Friday, November 11, 2011

Happy Binary Day!

It's 11/11/11 (and shortly 11:11:11) -- so happy binary day! This celebration just goes to show that we learned nothing from Y2K and still use two-digit years when it's convenient, but then again, 2011/11/11 just doesn't look quite as pretty.

I'd propose that we keep the powder dry for a real celebration in 2048 -- that's 100000000000 in binary. We won't roll over another digit like that until the year 4096.


Alternately, since many computers store the date and time as the number of seconds since the so-called UNIX epoch (January 1, 1970), there will be a cause for celebration (or concern) at 3:14:07 UTC on Tuesday, 19 January 2038 -- at which time many programs will spill over their maximum number of digits (if they're using signed 32-bit integers) and dates will suddenly jump back into negative territory in 1901.

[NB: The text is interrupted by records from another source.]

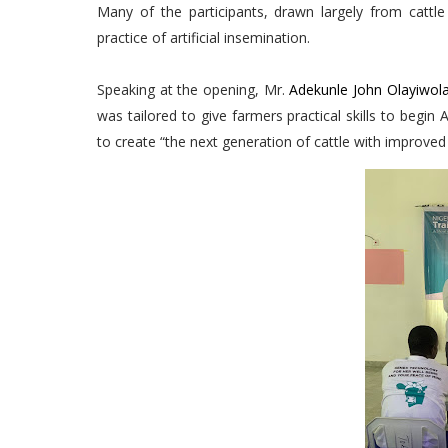
Many of the participants, drawn largely from cattl
practice of artificial insemination.
Speaking at the opening, Mr.
Adekunle John Olayiwol
was tailored to give farmers practical skills to begin
to create “the next generation of cattle with improved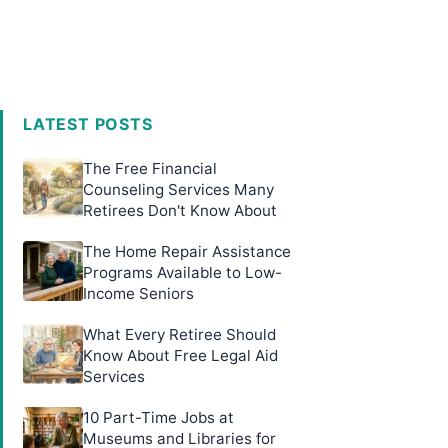
LATEST POSTS
The Free Financial
Counseling Services Many
Retirees Don't Know About
The Home Repair Assistance
Programs Available to Low-
Income Seniors
What Every Retiree Should
Know About Free Legal Aid
Services
10 Part-Time Jobs at
Museums and Libraries for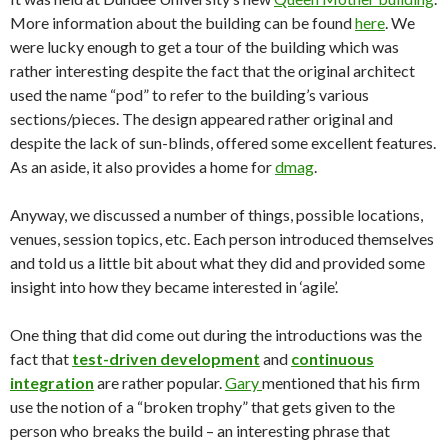
More information about the building can be found
here
. We
were lucky enough to get a tour of the building which was
rather interesting despite the fact that the original architect
used the name “pod” to refer to the building’s various
sections/pieces. The design appeared rather original and
despite the lack of sun-blinds, offered some excellent features.
As an aside, it also provides a home for
dmag
.
Anyway, we discussed a number of things, possible locations,
venues, session topics, etc. Each person introduced themselves
and told us a little bit about what they did and provided some
insight into how they became interested in ‘agile’.
One thing that did come out during the introductions was the
fact that
test-driven development
and
continuous
integration
are rather popular.
Gary
mentioned that his firm
use the notion of a “broken trophy” that gets given to the
person who breaks the build – an interesting phrase that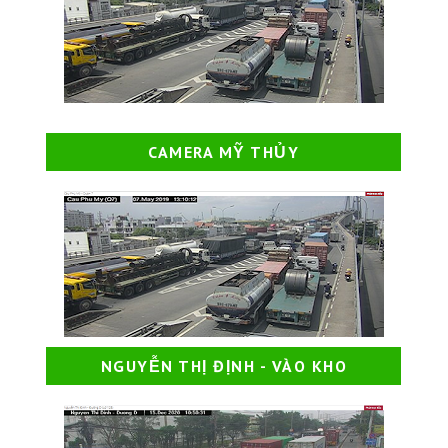
CAMERA MỸ THỦY
NGUYỄN THỊ ĐỊNH - VÀO KHO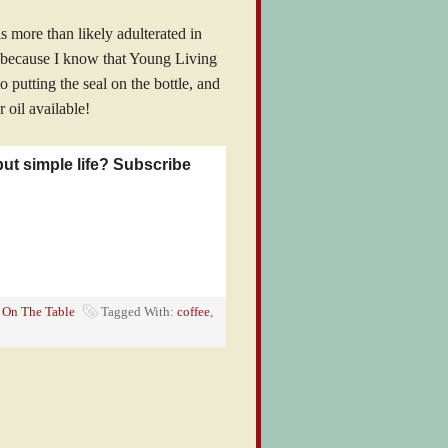
s more than likely adulterated in
l because I know that Young Living
o putting the seal on the bottle, and
r oil available!
but simple life? Subscribe
,
On The Table
Tagged With:
coffee
,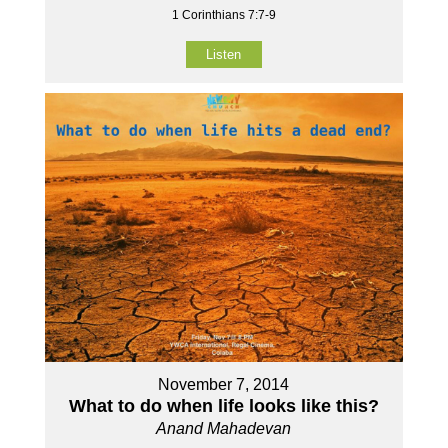
1 Corinthians 7:7-9
Listen
November 7, 2014
What to do when life looks like this?
Anand Mahadevan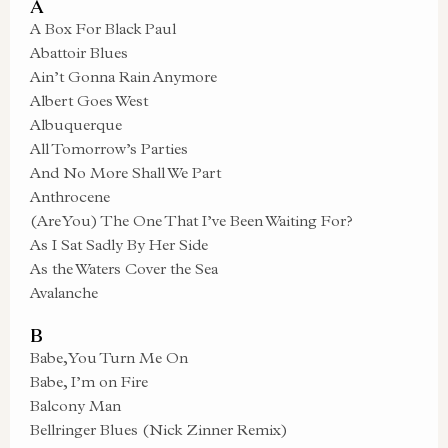
A
A Box For Black Paul
Abattoir Blues
Ain’t Gonna Rain Anymore
Albert Goes West
Albuquerque
All Tomorrow’s Parties
And No More Shall We Part
Anthrocene
(Are You) The One That I’ve Been Waiting For?
As I Sat Sadly By Her Side
As the Waters Cover the Sea
Avalanche
B
Babe, You Turn Me On
Babe, I’m on Fire
Balcony Man
Bellringer Blues (Nick Zinner Remix)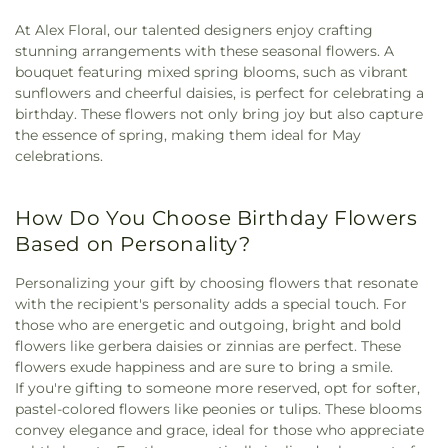
At Alex Floral, our talented designers enjoy crafting
stunning arrangements with these seasonal flowers. A
bouquet featuring mixed spring blooms, such as vibrant
sunflowers and cheerful daisies, is perfect for celebrating a
birthday. These flowers not only bring joy but also capture
the essence of spring, making them ideal for May
celebrations.
How Do You Choose Birthday Flowers
Based on Personality?
Personalizing your gift by choosing flowers that resonate
with the recipient's personality adds a special touch. For
those who are energetic and outgoing, bright and bold
flowers like gerbera daisies or zinnias are perfect. These
flowers exude happiness and are sure to bring a smile.
If you're gifting to someone more reserved, opt for softer,
pastel-colored flowers like peonies or tulips. These blooms
convey elegance and grace, ideal for those who appreciate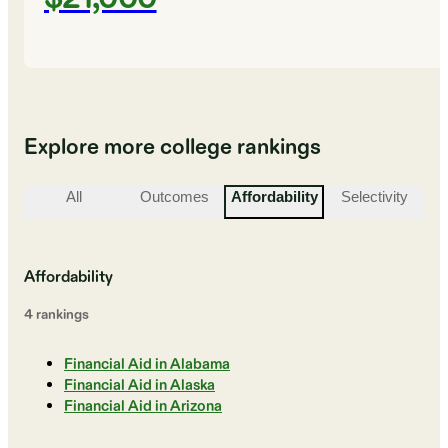
Explore more college rankings
All
Outcomes
Affordability
Selectivity
St
Affordability
4
ranking
s
Financial Aid in Alabama
Financial Aid in Alaska
Financial Aid in Arizona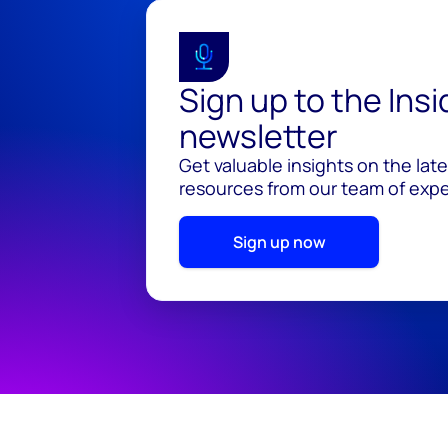
Sign up to the Ins
newsletter
Get valuable insights on the lat
resources from our team of exper
Sign up now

In rainy November in Vancouver any excuse for a celebration is a good excuse -- and hey, it's also Remembrance Day and Nigel Tufnel day. Unfortunately I fear the moment of silence is going to be fundamentally incompatible with cranking Big Bottom up to 11...

But cheers, whatever you're celebrating and however you're celebrating it.

(Over-the-top nerd-out: as my generally clever friend Ingo points out, saying that our number system uses "base 10" is a little redundant. If we counted using sevens instead of tens, we'd still call it "base 10" except 10 would mean 7 in that case. Same for any counting system, including binary. Computers would probably say that we count in base 1010 -- and claim themselves to use base 10.)